I don’t accept GMOs as safe because all of the long term feeding studies in animals show a decrease in health from their consumption. The people in our government are not independent scientists who do impartial testing. The regulators are people who worked for the companies that produce GMOs. They make laws recognizing them as safe when the long term studies do not prove this. ALL of the studies accepted by the government at 90 day studies. That is not long enough to prove safety. You could eat arsenic laced food for 90 days and not die, but if you did that for 10 years you would have poorer health than if you did not.

As to corn and soy being in many products, you are right they are. They are not their for their nutritional value in most foods. You should know that. Corn Starch, High Fructose Corn Syrup, Corn Syrup, Maltodextrin, etc. All from corn are used primarily as sweeteners or binders. They are NOT their for the nutritional value.

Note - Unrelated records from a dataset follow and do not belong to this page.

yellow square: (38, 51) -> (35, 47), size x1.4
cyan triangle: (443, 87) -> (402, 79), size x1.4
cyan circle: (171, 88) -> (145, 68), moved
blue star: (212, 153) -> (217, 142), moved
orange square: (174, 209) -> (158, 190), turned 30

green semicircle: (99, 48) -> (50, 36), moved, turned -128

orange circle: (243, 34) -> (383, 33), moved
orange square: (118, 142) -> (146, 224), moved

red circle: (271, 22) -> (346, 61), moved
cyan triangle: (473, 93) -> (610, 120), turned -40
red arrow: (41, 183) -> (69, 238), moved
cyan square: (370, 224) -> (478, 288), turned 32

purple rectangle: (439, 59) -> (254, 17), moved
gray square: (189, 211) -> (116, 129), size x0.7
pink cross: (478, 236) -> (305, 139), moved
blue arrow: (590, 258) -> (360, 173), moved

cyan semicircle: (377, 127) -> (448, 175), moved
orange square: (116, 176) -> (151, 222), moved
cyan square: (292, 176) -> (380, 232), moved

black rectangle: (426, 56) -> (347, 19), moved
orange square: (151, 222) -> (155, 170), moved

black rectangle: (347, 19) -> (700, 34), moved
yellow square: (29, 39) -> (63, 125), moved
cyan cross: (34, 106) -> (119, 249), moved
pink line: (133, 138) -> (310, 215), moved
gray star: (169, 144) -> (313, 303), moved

A lot of corn is fed to animals. It is not done because it is good for the animals. Steers fed a diet high in corn for more than 3-4 months will develop acidosis and get very sick. The high amount of corn changes the PH in their rumen and makes it more acidic. This allows organisms like E-Coli O157:H7 breeds in an acidic environment. Much of the beef contamination with this strain of human infective e-coli comes from confined animal feedlots that are unsanitary. The producers then put antibiotics into the feed to try and control this. People then then eat this beef with sub therapeutic levels of antibiotics are slowly breeding drug resistant bacteria.

All of this is made possible by GMOs. Cows should eat Grass as God and nature intended, humans should eat unadulterated raw foods as much as possible. Fruits, veggies, nuts and cooked learn protein raised on a diet natural for the animal.

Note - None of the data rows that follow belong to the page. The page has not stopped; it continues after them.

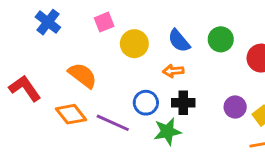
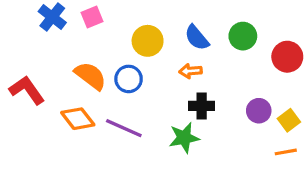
pink square: (104, 22) -> (92, 17), moved
blue circle: (146, 103) -> (129, 79), moved

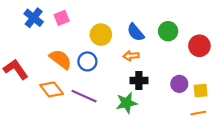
yellow square: (289, 120) -> (201, 91), turned 32

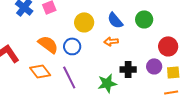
red circle: (199, 46) -> (168, 46), moved
black cross: (139, 81) -> (128, 69), moved
purple line: (84, 96) -> (69, 77), turned 40

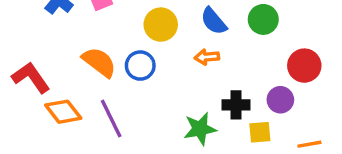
orange diamond: (40, 71) -> (63, 112), moved
yellow square: (173, 72) -> (260, 132), moved
purple line: (69, 77) -> (111, 119), moved

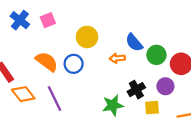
green circle: (263, 19) -> (156, 55), moved
blue semicircle: (214, 21) -> (134, 43), moved
black cross: (236, 105) -> (136, 90), turned -30

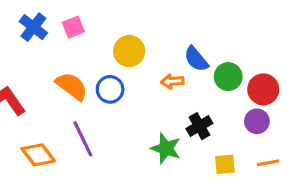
purple circle: (165, 86) -> (257, 121), moved
orange diamond: (23, 94) -> (38, 155), moved
green star: (113, 105) -> (166, 148), turned 30
yellow square: (152, 108) -> (225, 164), moved

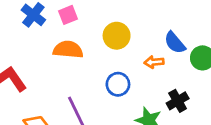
orange semicircle: (72, 86) -> (68, 50), moved, turned -32
blue circle: (110, 89) -> (118, 84), moved

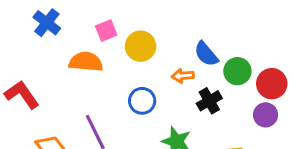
pink square: (68, 15) -> (106, 31), moved
black cross: (178, 101) -> (209, 101), moved

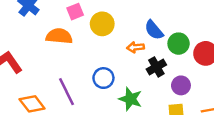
blue circle: (142, 101) -> (103, 78), moved
purple circle: (266, 115) -> (181, 85), moved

I will let independent research, like the link I posted above, prove my points and not rely on commercial agri-business to tell me what is safe to eat and what is possible to agrinomically produce.

Regarding debate:
Debate requires that facts are presented that can prove a point. I am presenting those facts. You must also present facts that do not come from someone who has a financial interest in pushing GMOs.

Do we need GMOs to feed the world? The clear answer is no we do not. Do GMOs reduce pesticide use? No they do not. In most cases they increase them. Instead of spraying insecticide the plant, including the parts we consume, now produce them. We spray more herbicide now than ever before.

Do GMOs yield more per acre? No they do not. In many cases they yield less. See this report from February: http://www.reuters.com/article/2014/02/24/usda-gmo-report-idUSL1N0LT16M20140224

“But in its report, the ERS researchers said over the first 15 years of commercial use, GMO seeds have not been shown to definitively increase yield potentials, and “in fact, the yields of herbicide-tolerant or insect-resistant seeds may be occasionally lower than the yields of conventional varieties,” the ERS report states.

Several researchers have found “no significant differences” between the net returns to farmers who use GMO herbicide tolerant seeds and those who use non-GMO seeds, the report states.”

This is a very common thread. I have two uncles that grow LARGE amounts of GMO corn and Soy. One uncle who grows Large amounts of non-GMO corn and soy. The latter uncle usually yields 5-10 bushel more per acre than the GMO. It is not just land type, variety, etc. This has been consistent. He is also one of the only farmers I know who still cultivates some of his corn crop.

If you want to have a debate you need to provide facts and back them up.